We assume the inductive hypothesis:
- $\ds \paren {\map f x \map g x}^{\paren n} = \sum_{k \mathop = 0}^n \binom n k \map {f^{\paren k} } x \map {g^{\paren {n - k} } } x$
We need to show that:
- $\ds \paren {\map f x \map g x}^{\paren {n + 1} } = \sum_{k \mathop = 0}^{n + 1} \binom {n + 1} k \map {f^{\paren k} } x \map {g^{\paren {n + 1 - k} } } x$
Induction Step
By our inductive hypothesis:
\(\ds \paren {\map f x \map g x}^{\paren {n + 1} }\) | \(=\) | \(\ds \paren {\sum_{k \mathop = 0}^n \binom n k \map {f^{\paren k} } x \map {g^{\paren {n - k} } } x}'\) | ||||||||||||
\(\ds \) | \(=\) | \(\ds \sum_{k \mathop = 0}^n \binom n k \paren {\paren {\map {f^{\paren k} } x \map {g^{\paren {n - k} } } x}'}\) | Applications of Linear Combination of Derivatives | |||||||||||
\(\ds \) | \(=\) | \(\ds \sum_{k \mathop = 0}^n \binom n k \paren {\map {f^{\paren {k + 1} } } x \map {g^{\paren {n - k} } } x + \map {f^{\paren k} } x \map {g^{\paren {n + 1 - k} } } x}\) | from the base case | |||||||||||
\(\ds \) | \(=\) | \(\ds \sum_{k \mathop = 0}^n \binom n k \map {f^{\paren {k + 1} } } x \map {g^{\paren {n - k} } } x + \sum_{k \mathop = 0}^n \binom n k \map {f^{\paren k} } x \map {g^{\paren {n + 1 - k} } } x\) | splitting the summation |
Subsequently, we separate the $k = 0$ case from the second summation.

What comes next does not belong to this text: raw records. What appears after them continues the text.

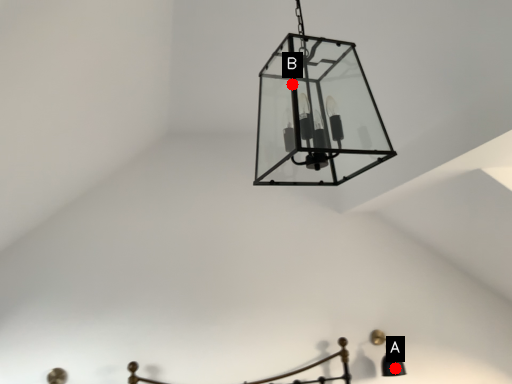 Question: Two points are circled on the image, labeled by A and B beside each circle. Among these points, which one is nearest to the camera?

Choices:
 (A) A is closer
 (B) B is closer

Answer: (B) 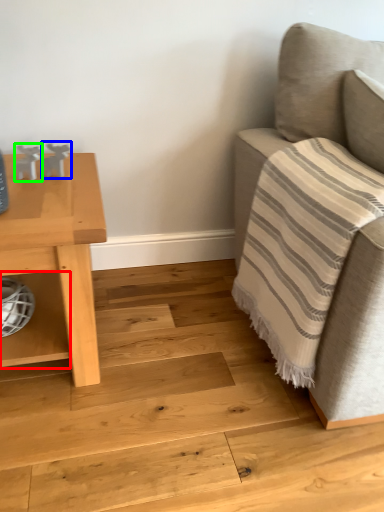 Question: Which is farther away from shelf (highlighted by a red box)? toy (highlighted by a blue box) or toy (highlighted by a green box)?

Choices:
 (A) toy
 (B) toy

Answer: (A)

For the first summation, we separate the case $k = n$ and then shift the indices up by $1$.
These manipulations give us the following:
\(\ds \paren {\map f x \map g x}^{\paren {n + 1} }\) | \(=\) | \(\ds \sum_{k \mathop = 1}^n \binom n k \map {f^{\paren k} } x \map {g^{\paren {n + 1 - k} } } x + \sum_{k \mathop = 1}^n \binom n {k - 1} \map {f^{\paren k} } x \map {g^{\paren {n + 1 - k} } } x + \binom n 0 \map f x \map {g^{\paren {n + 1} } } x + \binom n n \map {f^{\paren {n + 1} } } x \map g x\) |
By Pascal's Rule, we finally obtain:
\(\ds \paren {\map f x \map g x}^{\paren {n + 1} }\) | \(=\) | \(\ds \sum_{k \mathop = 1}^n \binom {n + 1} k \map {f^{\paren k} } x \map {g^{\paren {n + 1 - k} } } x + \binom n 0 \map f x \map {g^{\paren {n + 1} } } x + \binom n n \map {f^{\paren {n + 1} } } x \map g x\) | ||||||||||||
\(\ds \) | \(=\) | \(\ds \sum_{k \mathop = 1}^n \binom {n + 1} k \map {f^{\paren k} } x \map {g^{\paren {n + 1 - k} } } x + \binom {n + 1} 0 \map f x \map {g^{\paren {n + 1} } } x + \binom {n + 1} {n + 1} \map {f^{\paren {n + 1} } } x \map g x\) | ||||||||||||
\(\ds \) | \(=\) | \(\ds \sum_{k \mathop = 0}^{n + 1} \binom {n + 1} k \map {f^{\paren k} } x \map {g^{\paren {n + 1 - k} } } x\) |
The result follows by the Principle of Mathematical Induction.
$\blacksquare$
Also presented as
Leibniz's Rule in One Variable can often be seen presented in this format:
\(\ds \map {\dfrac {\d^n} {\d x^n} } {f g}\) | \(=\) | \(\ds \sum_{k \mathop = 0}^n \dbinom n k \dfrac {\d^k f} {\d x^k} \dfrac {\d^{n - k} g} {\d x^{n - k} }\) | ||||||||||||
\(\ds \) | \(=\) | \(\ds \dfrac {\d^n f} {\d x^n} g + \dfrac {\d^{n - 1} f} {\d x^{n - 1} } \dfrac {\d g} {\d x} + \dfrac {\d^{n - 2} f} {\d x^{n - 2} } \dfrac {\d^2 g} {\d x^2} + \cdots + \dfrac {\d^{n - k} f} {\d x^{n - k} } \dfrac {\d^k g} {\d^k x} + \cdots + \dfrac {\d f} {\d x} \dfrac {\d^{n - 1} g} {\d^{n - 1} x} + f \dfrac {\d^n g} {\d x^n}\) |
Also known as
Leibniz's Rule is also known as Leibniz's theorem or Leibniz theorem.
Special Cases
Second Derivative
Let $f$ and $g$ be real functions defined on the open interval $I$.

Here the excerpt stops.